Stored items
────

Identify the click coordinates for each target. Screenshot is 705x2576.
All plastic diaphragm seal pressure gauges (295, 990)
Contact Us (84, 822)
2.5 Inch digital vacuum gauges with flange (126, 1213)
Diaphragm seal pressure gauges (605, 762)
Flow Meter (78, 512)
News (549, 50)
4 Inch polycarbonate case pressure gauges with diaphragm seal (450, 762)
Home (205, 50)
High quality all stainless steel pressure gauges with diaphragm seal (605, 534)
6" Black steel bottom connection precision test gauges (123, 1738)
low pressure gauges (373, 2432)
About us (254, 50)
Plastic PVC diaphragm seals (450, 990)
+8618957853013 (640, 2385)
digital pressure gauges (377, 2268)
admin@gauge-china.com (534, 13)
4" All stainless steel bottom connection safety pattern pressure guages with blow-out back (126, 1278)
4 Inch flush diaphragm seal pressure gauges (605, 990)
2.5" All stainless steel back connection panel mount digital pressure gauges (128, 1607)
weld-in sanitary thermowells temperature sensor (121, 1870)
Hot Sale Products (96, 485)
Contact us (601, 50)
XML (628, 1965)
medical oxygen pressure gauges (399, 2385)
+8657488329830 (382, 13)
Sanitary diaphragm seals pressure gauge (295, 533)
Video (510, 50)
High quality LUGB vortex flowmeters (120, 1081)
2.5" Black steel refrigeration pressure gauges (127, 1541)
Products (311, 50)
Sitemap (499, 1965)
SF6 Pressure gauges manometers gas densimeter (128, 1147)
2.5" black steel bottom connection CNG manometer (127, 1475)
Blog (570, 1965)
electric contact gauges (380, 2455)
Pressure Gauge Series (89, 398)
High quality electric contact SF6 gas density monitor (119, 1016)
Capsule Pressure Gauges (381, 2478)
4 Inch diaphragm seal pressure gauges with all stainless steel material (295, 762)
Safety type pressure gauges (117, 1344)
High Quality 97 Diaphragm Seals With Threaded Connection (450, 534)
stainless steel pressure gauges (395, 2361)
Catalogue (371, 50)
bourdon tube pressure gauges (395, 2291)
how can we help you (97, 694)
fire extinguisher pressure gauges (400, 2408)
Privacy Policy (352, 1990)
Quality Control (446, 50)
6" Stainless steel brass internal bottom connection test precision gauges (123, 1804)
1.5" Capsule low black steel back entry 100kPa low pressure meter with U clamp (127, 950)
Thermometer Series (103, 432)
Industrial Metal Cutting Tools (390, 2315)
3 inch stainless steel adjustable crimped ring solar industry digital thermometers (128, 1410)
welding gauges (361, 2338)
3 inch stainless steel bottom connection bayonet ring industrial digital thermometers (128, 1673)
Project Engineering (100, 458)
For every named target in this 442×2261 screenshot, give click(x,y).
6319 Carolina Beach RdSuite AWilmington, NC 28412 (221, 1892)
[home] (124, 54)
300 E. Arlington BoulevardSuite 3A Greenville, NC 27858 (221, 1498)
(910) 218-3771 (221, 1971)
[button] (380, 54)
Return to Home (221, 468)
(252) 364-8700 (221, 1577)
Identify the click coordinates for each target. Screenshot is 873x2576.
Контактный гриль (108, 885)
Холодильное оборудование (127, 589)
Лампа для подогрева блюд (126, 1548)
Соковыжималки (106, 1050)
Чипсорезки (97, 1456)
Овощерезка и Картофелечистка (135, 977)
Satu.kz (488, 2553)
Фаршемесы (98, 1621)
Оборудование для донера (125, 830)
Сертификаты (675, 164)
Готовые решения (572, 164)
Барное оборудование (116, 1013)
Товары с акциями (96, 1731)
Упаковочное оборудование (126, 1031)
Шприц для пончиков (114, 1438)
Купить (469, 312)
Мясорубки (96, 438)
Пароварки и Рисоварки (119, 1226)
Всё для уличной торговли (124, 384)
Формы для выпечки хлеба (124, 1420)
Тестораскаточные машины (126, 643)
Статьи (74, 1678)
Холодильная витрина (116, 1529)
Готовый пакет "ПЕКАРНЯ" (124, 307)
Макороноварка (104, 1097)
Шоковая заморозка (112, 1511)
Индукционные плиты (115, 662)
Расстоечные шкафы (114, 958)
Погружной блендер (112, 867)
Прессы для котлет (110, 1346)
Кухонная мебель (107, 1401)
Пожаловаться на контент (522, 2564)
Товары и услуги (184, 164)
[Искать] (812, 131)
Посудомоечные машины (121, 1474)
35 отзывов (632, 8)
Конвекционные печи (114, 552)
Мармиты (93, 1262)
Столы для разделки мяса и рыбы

────

WHAT YOU ARE ASKED TO DO -
Could you print every record above exactly as it appears?

RESPONSE TO THE TASK -
Identify the click coordinates for each target. Screenshot is 705x2576.
All plastic diaphragm seal pressure gauges (295, 990)
Contact Us (84, 822)
2.5 Inch digital vacuum gauges with flange (126, 1213)
Diaphragm seal pressure gauges (605, 762)
Flow Meter (78, 512)
News (549, 50)
4 Inch polycarbonate case pressure gauges with diaphragm seal (450, 762)
Home (205, 50)
High quality all stainless steel pressure gauges with diaphragm seal (605, 534)
6" Black steel bottom connection precision test gauges (123, 1738)
low pressure gauges (373, 2432)
About us (254, 50)
Plastic PVC diaphragm seals (450, 990)
+8618957853013 (640, 2385)
digital pressure gauges (377, 2268)
admin@gauge-china.com (534, 13)
4" All stainless steel bottom connection safety pattern pressure guages with blow-out back (126, 1278)
4 Inch flush diaphragm seal pressure gauges (605, 990)
2.5" All stainless steel back connection panel mount digital pressure gauges (128, 1607)
weld-in sanitary thermowells temperature sensor (121, 1870)
Hot Sale Products (96, 485)
Contact us (601, 50)
XML (628, 1965)
medical oxygen pressure gauges (399, 2385)
+8657488329830 (382, 13)
Sanitary diaphragm seals pressure gauge (295, 533)
Video (510, 50)
High quality LUGB vortex flowmeters (120, 1081)
2.5" Black steel refrigeration pressure gauges (127, 1541)
Products (311, 50)
Sitemap (499, 1965)
SF6 Pressure gauges manometers gas densimeter (128, 1147)
2.5" black steel bottom connection CNG manometer (127, 1475)
Blog (570, 1965)
electric contact gauges (380, 2455)
Pressure Gauge Series (89, 398)
High quality electric contact SF6 gas density monitor (119, 1016)
Capsule Pressure Gauges (381, 2478)
4 Inch diaphragm seal pressure gauges with all stainless steel material (295, 762)
Safety type pressure gauges (117, 1344)
High Quality 97 Diaphragm Seals With Threaded Connection (450, 534)
stainless steel pressure gauges (395, 2361)
Catalogue (371, 50)
bourdon tube pressure gauges (395, 2291)
how can we help you (97, 694)
fire extinguisher pressure gauges (400, 2408)
Privacy Policy (352, 1990)
Quality Control (446, 50)
6" Stainless steel brass internal bottom connection test precision gauges (123, 1804)
1.5" Capsule low black steel back entry 100kPa low pressure meter with U clamp (127, 950)
Thermometer Series (103, 432)
Industrial Metal Cutting Tools (390, 2315)
3 inch stainless steel adjustable crimped ring solar industry digital thermometers (128, 1410)
welding gauges (361, 2338)
3 inch stainless steel bottom connection bayonet ring industrial digital thermometers (128, 1673)
Project Engineering (100, 458)
For every named target in this 442×2261 screenshot, give click(x,y).
6319 Carolina Beach RdSuite AWilmington, NC 28412 (221, 1892)
[home] (124, 54)
300 E. Arlington BoulevardSuite 3A Greenville, NC 27858 (221, 1498)
(910) 218-3771 (221, 1971)
[button] (380, 54)
Return to Home (221, 468)
(252) 364-8700 (221, 1577)
Identify the click coordinates for each target. Screenshot is 873x2576.
Контактный гриль (108, 885)
Холодильное оборудование (127, 589)
Лампа для подогрева блюд (126, 1548)
Соковыжималки (106, 1050)
Чипсорезки (97, 1456)
Овощерезка и Картофелечистка (135, 977)
Satu.kz (488, 2553)
Фаршемесы (98, 1621)
Оборудование для донера (125, 830)
Сертификаты (675, 164)
Готовые решения (572, 164)
Барное оборудование (116, 1013)
Товары с акциями (96, 1731)
Упаковочное оборудование (126, 1031)
Шприц для пончиков (114, 1438)
Купить (469, 312)
Мясорубки (96, 438)
Пароварки и Рисоварки (119, 1226)
Всё для уличной торговли (124, 384)
Формы для выпечки хлеба (124, 1420)
Тестораскаточные машины (126, 643)
Статьи (74, 1678)
Холодильная витрина (116, 1529)
Готовый пакет "ПЕКАРНЯ" (124, 307)
Макороноварка (104, 1097)
Шоковая заморозка (112, 1511)
Индукционные плиты (115, 662)
Расстоечные шкафы (114, 958)
Погружной блендер (112, 867)
Прессы для котлет (110, 1346)
Кухонная мебель (107, 1401)
Пожаловаться на контент (522, 2564)
Товары и услуги (184, 164)
[Искать] (812, 131)
Посудомоечные машины (121, 1474)
35 отзывов (632, 8)
Конвекционные печи (114, 552)
Мармиты (93, 1262)
Столы для разделки мяса и рыбы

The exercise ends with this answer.